The infected woman being transferred in the early hours of Tuesday morning. |
A health worker who was diagnosed with Ebola after returning to Scotland from Sierra Leone has arrived at Royal Free Hospital,a specialist treatment centre in London.
The woman, who travelled to Glasgow via Casablanca and London Heathrow, was taken to the Royal Free Hospital.
She is understood to have been flown to RAF Northolt in a military plane after leaving
Glasgow in a convoy.
Passengers on flights she took to the UK are being traced, but officials say the risk to the public is very low.
The Scottish health worker, left Gartnavel Hospital in Glasgow just after 03:00 GMT on Tuesday.
Six police cars accompanied two ambulances as she was taken to Glasgow Airport. She has been taken to an isolation unit at the north London hospital from the RAF base in west London.
The UK health secretary said NHS safety measures in place were working well.
Jeremy Hunt, who chaired an emergency Cobra meeting on Monday evening, said the government was doing "absolutely everything it needs to" to keep the public safe.
"We are also reviewing our procedures and protocols for all the other NHS workers who are working at the moment in Sierra Leone," he added.

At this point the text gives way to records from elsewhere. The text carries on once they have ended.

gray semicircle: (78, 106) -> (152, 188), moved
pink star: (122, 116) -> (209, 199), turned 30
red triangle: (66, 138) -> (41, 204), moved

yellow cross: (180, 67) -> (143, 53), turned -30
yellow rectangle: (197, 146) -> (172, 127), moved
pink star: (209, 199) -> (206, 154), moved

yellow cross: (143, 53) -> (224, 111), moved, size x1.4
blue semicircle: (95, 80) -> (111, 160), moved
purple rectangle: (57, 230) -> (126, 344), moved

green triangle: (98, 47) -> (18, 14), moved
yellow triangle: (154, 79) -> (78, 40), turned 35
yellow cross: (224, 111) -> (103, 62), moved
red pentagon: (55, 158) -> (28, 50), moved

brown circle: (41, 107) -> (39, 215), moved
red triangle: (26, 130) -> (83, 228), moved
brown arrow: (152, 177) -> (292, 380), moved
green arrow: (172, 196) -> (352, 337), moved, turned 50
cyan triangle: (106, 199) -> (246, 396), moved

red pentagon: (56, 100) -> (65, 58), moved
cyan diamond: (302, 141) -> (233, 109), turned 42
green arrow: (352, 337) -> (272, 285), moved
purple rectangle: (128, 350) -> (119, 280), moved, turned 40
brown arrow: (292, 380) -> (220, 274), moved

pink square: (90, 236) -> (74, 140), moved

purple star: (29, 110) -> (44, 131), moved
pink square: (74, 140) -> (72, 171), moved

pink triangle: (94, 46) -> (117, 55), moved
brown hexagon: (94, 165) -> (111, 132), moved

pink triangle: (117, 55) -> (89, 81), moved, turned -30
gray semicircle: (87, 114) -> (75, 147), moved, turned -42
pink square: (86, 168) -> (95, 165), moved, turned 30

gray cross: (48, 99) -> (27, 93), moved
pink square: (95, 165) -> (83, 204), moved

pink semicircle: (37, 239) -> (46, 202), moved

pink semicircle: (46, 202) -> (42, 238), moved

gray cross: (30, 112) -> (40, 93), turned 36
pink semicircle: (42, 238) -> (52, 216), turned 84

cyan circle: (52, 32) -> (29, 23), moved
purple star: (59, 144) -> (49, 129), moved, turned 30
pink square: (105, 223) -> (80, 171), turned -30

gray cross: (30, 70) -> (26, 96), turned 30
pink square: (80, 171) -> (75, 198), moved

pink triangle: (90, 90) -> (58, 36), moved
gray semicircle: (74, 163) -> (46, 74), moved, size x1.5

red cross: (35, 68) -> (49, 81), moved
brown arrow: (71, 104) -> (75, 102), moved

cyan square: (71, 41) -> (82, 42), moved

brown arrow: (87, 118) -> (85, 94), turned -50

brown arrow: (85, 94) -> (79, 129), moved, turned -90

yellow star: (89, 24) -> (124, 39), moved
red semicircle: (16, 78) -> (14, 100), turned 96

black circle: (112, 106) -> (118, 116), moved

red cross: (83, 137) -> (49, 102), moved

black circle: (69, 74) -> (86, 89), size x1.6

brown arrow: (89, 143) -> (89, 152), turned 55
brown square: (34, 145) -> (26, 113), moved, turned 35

The Scottish Ebola infected patient, who had been working with Save the Children in Sierra Leone, arrived in Glasgow on a British Airways flight on Sunday but was placed in an isolation unit at Gartnavel Hospital on Monday morning after becoming feverish.
Under UK and Scottish protocol, she was moved to the high-level isolation unit at the Royal Free Hospital. Her bed there is surrounded by a tent, with access restricted to specialist medical teams.
UK nurse William Pooley - who contracted Ebola in Sierra Leone earlier this year - was successfully treated at the same facility.
Scottish First Minister Nicola Sturgeon, who chaired a meeting of the Scottish Government Resilience Committee on Monday, said the risk to the public was "extremely low to the point of negligible".
She added the patient was thought to have had direct contact with only one other person between arriving in Glasgow and attending hospital on Monday.
A second health worker who returned from West Africa recently is being tested in Scotland for Ebola, it has emerged.
But Ms Sturgeon said there was only a "low probability" this person also had the disease as they have not had direct contact with anyone infected with Ebola.